> _To do_:
Reproduce the whole of the data exactly.

··· Provided entries

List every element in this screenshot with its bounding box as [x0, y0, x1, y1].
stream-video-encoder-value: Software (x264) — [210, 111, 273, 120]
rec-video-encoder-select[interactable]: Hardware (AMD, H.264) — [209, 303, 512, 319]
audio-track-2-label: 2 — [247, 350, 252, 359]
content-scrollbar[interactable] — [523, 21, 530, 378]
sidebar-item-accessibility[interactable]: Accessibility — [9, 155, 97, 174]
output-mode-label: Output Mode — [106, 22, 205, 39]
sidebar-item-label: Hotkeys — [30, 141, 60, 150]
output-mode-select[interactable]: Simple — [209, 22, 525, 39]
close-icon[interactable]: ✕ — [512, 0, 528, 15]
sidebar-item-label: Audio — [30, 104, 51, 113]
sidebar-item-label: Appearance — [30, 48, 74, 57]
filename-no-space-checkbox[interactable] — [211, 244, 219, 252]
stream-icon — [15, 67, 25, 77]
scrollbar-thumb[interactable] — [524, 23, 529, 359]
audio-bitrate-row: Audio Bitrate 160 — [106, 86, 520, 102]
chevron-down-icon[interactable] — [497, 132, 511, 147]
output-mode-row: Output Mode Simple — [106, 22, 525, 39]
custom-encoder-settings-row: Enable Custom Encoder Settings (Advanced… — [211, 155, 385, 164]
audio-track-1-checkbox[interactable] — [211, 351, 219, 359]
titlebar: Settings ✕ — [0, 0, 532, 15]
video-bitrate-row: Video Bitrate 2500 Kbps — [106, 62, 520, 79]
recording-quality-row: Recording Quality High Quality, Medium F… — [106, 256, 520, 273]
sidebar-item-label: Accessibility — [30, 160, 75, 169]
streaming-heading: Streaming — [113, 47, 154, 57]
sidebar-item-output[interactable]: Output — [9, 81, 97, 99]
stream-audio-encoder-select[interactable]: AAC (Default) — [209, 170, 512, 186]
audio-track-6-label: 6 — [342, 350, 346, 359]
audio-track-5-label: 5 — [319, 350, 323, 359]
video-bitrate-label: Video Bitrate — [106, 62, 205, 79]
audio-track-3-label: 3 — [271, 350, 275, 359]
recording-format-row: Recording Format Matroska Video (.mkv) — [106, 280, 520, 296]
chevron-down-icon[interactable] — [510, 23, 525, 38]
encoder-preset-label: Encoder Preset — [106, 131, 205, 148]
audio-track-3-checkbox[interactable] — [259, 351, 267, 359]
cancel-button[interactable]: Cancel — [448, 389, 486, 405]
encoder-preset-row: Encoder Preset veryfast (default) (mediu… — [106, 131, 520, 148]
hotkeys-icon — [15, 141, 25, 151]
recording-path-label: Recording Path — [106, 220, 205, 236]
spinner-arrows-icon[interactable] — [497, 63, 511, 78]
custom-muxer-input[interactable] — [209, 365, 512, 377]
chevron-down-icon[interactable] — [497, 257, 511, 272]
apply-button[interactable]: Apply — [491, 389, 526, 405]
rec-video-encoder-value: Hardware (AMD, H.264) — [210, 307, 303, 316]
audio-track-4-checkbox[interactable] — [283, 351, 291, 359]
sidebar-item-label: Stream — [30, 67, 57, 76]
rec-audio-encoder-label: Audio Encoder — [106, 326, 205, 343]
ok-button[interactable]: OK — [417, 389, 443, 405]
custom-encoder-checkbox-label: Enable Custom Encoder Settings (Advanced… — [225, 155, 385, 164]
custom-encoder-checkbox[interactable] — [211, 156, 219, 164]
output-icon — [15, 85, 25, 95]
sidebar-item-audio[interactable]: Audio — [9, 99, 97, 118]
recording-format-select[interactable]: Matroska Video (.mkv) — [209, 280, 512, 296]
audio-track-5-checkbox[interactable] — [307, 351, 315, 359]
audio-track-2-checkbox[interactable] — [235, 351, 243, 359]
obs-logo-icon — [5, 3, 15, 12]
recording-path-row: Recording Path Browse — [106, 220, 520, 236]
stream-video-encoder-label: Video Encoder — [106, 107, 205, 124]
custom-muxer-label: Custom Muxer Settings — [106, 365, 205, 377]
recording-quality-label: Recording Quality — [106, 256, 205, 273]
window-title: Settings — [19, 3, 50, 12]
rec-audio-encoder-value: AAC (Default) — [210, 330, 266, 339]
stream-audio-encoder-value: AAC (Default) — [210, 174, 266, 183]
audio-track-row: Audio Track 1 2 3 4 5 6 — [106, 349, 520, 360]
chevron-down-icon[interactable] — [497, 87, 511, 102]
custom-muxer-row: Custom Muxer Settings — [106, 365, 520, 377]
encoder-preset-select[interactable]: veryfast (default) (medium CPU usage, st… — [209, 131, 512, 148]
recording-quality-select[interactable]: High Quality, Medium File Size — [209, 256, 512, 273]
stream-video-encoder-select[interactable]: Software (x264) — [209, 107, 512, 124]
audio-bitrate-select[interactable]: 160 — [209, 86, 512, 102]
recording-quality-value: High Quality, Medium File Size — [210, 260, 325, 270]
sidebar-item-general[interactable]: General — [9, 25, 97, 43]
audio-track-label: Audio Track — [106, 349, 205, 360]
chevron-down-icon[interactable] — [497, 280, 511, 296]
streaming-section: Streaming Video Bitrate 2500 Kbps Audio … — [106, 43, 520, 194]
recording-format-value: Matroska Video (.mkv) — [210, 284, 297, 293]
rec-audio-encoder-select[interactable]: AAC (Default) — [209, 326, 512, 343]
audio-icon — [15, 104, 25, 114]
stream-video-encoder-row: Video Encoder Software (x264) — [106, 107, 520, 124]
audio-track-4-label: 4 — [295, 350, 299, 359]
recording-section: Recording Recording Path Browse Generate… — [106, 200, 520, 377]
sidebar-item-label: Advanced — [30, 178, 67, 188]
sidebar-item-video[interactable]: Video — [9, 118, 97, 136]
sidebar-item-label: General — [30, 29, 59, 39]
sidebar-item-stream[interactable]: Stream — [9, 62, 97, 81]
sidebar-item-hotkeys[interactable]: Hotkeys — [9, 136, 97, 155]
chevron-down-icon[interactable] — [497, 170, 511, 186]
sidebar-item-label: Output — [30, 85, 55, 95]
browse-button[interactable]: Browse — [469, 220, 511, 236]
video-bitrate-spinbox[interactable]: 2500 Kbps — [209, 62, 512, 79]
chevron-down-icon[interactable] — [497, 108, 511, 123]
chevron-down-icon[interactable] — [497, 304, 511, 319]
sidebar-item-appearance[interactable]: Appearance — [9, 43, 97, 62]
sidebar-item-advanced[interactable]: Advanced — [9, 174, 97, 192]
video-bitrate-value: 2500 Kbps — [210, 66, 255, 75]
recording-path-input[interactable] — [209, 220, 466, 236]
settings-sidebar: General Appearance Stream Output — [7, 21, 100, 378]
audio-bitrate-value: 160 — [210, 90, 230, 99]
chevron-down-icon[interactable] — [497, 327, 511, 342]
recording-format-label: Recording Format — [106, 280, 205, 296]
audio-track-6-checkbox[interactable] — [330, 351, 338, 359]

······

> _Solution to this task_:
List every element in this screenshot with its bounding box as [x0, y0, x1, y1].
stream-video-encoder-value: Software (x264) — [210, 111, 273, 120]
rec-video-encoder-select[interactable]: Hardware (AMD, H.264) — [209, 303, 512, 319]
audio-track-2-label: 2 — [247, 350, 252, 359]
content-scrollbar[interactable] — [523, 21, 530, 378]
sidebar-item-accessibility[interactable]: Accessibility — [9, 155, 97, 174]
output-mode-label: Output Mode — [106, 22, 205, 39]
sidebar-item-label: Hotkeys — [30, 141, 60, 150]
output-mode-select[interactable]: Simple — [209, 22, 525, 39]
close-icon[interactable]: ✕ — [512, 0, 528, 15]
sidebar-item-label: Audio — [30, 104, 51, 113]
sidebar-item-label: Appearance — [30, 48, 74, 57]
filename-no-space-checkbox[interactable] — [211, 244, 219, 252]
stream-icon — [15, 67, 25, 77]
scrollbar-thumb[interactable] — [524, 23, 529, 359]
audio-bitrate-row: Audio Bitrate 160 — [106, 86, 520, 102]
chevron-down-icon[interactable] — [497, 132, 511, 147]
output-mode-row: Output Mode Simple — [106, 22, 525, 39]
custom-encoder-settings-row: Enable Custom Encoder Settings (Advanced… — [211, 155, 385, 164]
audio-track-1-checkbox[interactable] — [211, 351, 219, 359]
titlebar: Settings ✕ — [0, 0, 532, 15]
video-bitrate-row: Video Bitrate 2500 Kbps — [106, 62, 520, 79]
recording-quality-row: Recording Quality High Quality, Medium F… — [106, 256, 520, 273]
sidebar-item-label: Accessibility — [30, 160, 75, 169]
streaming-heading: Streaming — [113, 47, 154, 57]
sidebar-item-output[interactable]: Output — [9, 81, 97, 99]
stream-audio-encoder-select[interactable]: AAC (Default) — [209, 170, 512, 186]
audio-track-6-label: 6 — [342, 350, 346, 359]
audio-track-5-label: 5 — [319, 350, 323, 359]
video-bitrate-label: Video Bitrate — [106, 62, 205, 79]
audio-track-3-label: 3 — [271, 350, 275, 359]
recording-format-row: Recording Format Matroska Video (.mkv) — [106, 280, 520, 296]
chevron-down-icon[interactable] — [510, 23, 525, 38]
encoder-preset-label: Encoder Preset — [106, 131, 205, 148]
audio-track-3-checkbox[interactable] — [259, 351, 267, 359]
cancel-button[interactable]: Cancel — [448, 389, 486, 405]
encoder-preset-row: Encoder Preset veryfast (default) (mediu… — [106, 131, 520, 148]
hotkeys-icon — [15, 141, 25, 151]
recording-path-label: Recording Path — [106, 220, 205, 236]
spinner-arrows-icon[interactable] — [497, 63, 511, 78]
custom-muxer-input[interactable] — [209, 365, 512, 377]
chevron-down-icon[interactable] — [497, 257, 511, 272]
apply-button[interactable]: Apply — [491, 389, 526, 405]
rec-video-encoder-value: Hardware (AMD, H.264) — [210, 307, 303, 316]
audio-track-4-checkbox[interactable] — [283, 351, 291, 359]
sidebar-item-label: Stream — [30, 67, 57, 76]
rec-audio-encoder-label: Audio Encoder — [106, 326, 205, 343]
ok-button[interactable]: OK — [417, 389, 443, 405]
custom-encoder-checkbox-label: Enable Custom Encoder Settings (Advanced… — [225, 155, 385, 164]
custom-encoder-checkbox[interactable] — [211, 156, 219, 164]
output-icon — [15, 85, 25, 95]
sidebar-item-audio[interactable]: Audio — [9, 99, 97, 118]
recording-format-select[interactable]: Matroska Video (.mkv) — [209, 280, 512, 296]
audio-track-5-checkbox[interactable] — [307, 351, 315, 359]
audio-track-2-checkbox[interactable] — [235, 351, 243, 359]
obs-logo-icon — [5, 3, 15, 12]
recording-path-row: Recording Path Browse — [106, 220, 520, 236]
stream-video-encoder-label: Video Encoder — [106, 107, 205, 124]
custom-muxer-label: Custom Muxer Settings — [106, 365, 205, 377]
recording-quality-label: Recording Quality — [106, 256, 205, 273]
window-title: Settings — [19, 3, 50, 12]
rec-audio-encoder-value: AAC (Default) — [210, 330, 266, 339]
stream-audio-encoder-value: AAC (Default) — [210, 174, 266, 183]
audio-track-row: Audio Track 1 2 3 4 5 6 — [106, 349, 520, 360]
chevron-down-icon[interactable] — [497, 87, 511, 102]
custom-muxer-row: Custom Muxer Settings — [106, 365, 520, 377]
encoder-preset-select[interactable]: veryfast (default) (medium CPU usage, st… — [209, 131, 512, 148]
recording-quality-select[interactable]: High Quality, Medium File Size — [209, 256, 512, 273]
stream-video-encoder-select[interactable]: Software (x264) — [209, 107, 512, 124]
audio-bitrate-select[interactable]: 160 — [209, 86, 512, 102]
recording-quality-value: High Quality, Medium File Size — [210, 260, 325, 270]
sidebar-item-general[interactable]: General — [9, 25, 97, 43]
audio-track-label: Audio Track — [106, 349, 205, 360]
chevron-down-icon[interactable] — [497, 280, 511, 296]
streaming-section: Streaming Video Bitrate 2500 Kbps Audio … — [106, 43, 520, 194]
recording-format-value: Matroska Video (.mkv) — [210, 284, 297, 293]
rec-audio-encoder-select[interactable]: AAC (Default) — [209, 326, 512, 343]
audio-icon — [15, 104, 25, 114]
stream-video-encoder-row: Video Encoder Software (x264) — [106, 107, 520, 124]
audio-track-4-label: 4 — [295, 350, 299, 359]
recording-section: Recording Recording Path Browse Generate… — [106, 200, 520, 377]
sidebar-item-label: Advanced — [30, 178, 67, 188]
sidebar-item-video[interactable]: Video — [9, 118, 97, 136]
sidebar-item-label: General — [30, 29, 59, 39]
sidebar-item-stream[interactable]: Stream — [9, 62, 97, 81]
sidebar-item-hotkeys[interactable]: Hotkeys — [9, 136, 97, 155]
chevron-down-icon[interactable] — [497, 170, 511, 186]
sidebar-item-label: Output — [30, 85, 55, 95]
browse-button[interactable]: Browse — [469, 220, 511, 236]
video-bitrate-spinbox[interactable]: 2500 Kbps — [209, 62, 512, 79]
chevron-down-icon[interactable] — [497, 108, 511, 123]
chevron-down-icon[interactable] — [497, 304, 511, 319]
sidebar-item-appearance[interactable]: Appearance — [9, 43, 97, 62]
sidebar-item-advanced[interactable]: Advanced — [9, 174, 97, 192]
video-bitrate-value: 2500 Kbps — [210, 66, 255, 75]
recording-path-input[interactable] — [209, 220, 466, 236]
settings-sidebar: General Appearance Stream Output — [7, 21, 100, 378]
audio-bitrate-value: 160 — [210, 90, 230, 99]
chevron-down-icon[interactable] — [497, 327, 511, 342]
recording-format-label: Recording Format — [106, 280, 205, 296]
audio-track-6-checkbox[interactable] — [330, 351, 338, 359]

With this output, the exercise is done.